What are the neurofibromatosis treatment methods?

Patients diagnosed with NF1 should be evaluated in terms of height, weight, head circumference, normal sexual development assessment, symptoms of learning disability, and behavioral problems. In these children, all skin should be carefully evaluated in terms of both cafe au lait spots and neurofibromas. It is important whether they grow in the follow-up of these tumors. It should be borne in mind that growth and deformation may be indicative of malignant degeneration. Children diagnosed early should be closely monitored for hypertension and scoliosis development. Since neurofibromatosis cases may have tumors in the visual pathways and auditory nerve, these children should be closely monitored in terms of vision and hearing functions. In cases where other problems are suspected, blood tests and advanced imaging methods should be applied. Children with NF disease who have no symptoms should undergo a doctor’s check every 6 months or 12 months.

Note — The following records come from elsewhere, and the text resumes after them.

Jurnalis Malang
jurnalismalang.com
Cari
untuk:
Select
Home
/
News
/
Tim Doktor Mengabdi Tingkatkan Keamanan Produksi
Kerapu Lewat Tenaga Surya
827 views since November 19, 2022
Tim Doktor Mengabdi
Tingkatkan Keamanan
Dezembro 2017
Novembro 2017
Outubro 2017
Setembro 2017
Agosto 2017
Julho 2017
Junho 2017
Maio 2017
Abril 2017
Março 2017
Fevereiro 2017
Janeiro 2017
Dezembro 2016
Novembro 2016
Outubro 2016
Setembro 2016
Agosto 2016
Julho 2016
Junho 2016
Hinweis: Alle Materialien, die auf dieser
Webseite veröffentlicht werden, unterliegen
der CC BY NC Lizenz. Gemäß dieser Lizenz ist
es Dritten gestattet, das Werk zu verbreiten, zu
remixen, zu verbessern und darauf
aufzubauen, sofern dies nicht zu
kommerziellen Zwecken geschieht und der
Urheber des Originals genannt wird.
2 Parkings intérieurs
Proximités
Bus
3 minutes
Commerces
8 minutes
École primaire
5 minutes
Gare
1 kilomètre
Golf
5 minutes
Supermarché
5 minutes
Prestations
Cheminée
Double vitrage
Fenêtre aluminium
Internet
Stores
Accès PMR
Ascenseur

Adult patients with neurofibromatosis should be followed at regular intervals in terms of growth in skin lesions, scoliosis, hypertension, vision and hearing functions at certain intervals. In addition, it should always be taken into consideration that new lesions may occur in addition to the existing lesions in these patients. In cases where there is no need for closer follow-up, adult neurofibromatosis should be followed up at one-year intervals.

Despite many advances in modern medicine today, a definitive treatment method for Neurofibromatosis has not been found. In some cases, surgical removal of tumoral formations or radiotherapy can be applied for reduction. Removal of tumors at some tender points may lead to the development of additional neurological deficits in patients. In such patients, profit and loss calculations should be examined in detail before deciding to apply surgery. Likewise, in cases where radiation therapy is on the agenda, making the right decisions between the benefits and harms of radiation is an issue that should be discussed and decided between patients’ relatives, patients and doctors.

As a result, although it is a rare disease, both types of neurofibromatosis are highly important in terms of social health, as it is an autosomal dominant disease, ie, a dominant transition disease. It is important both to follow-up and treat properly and to provide medical and psychological support to families with this disease.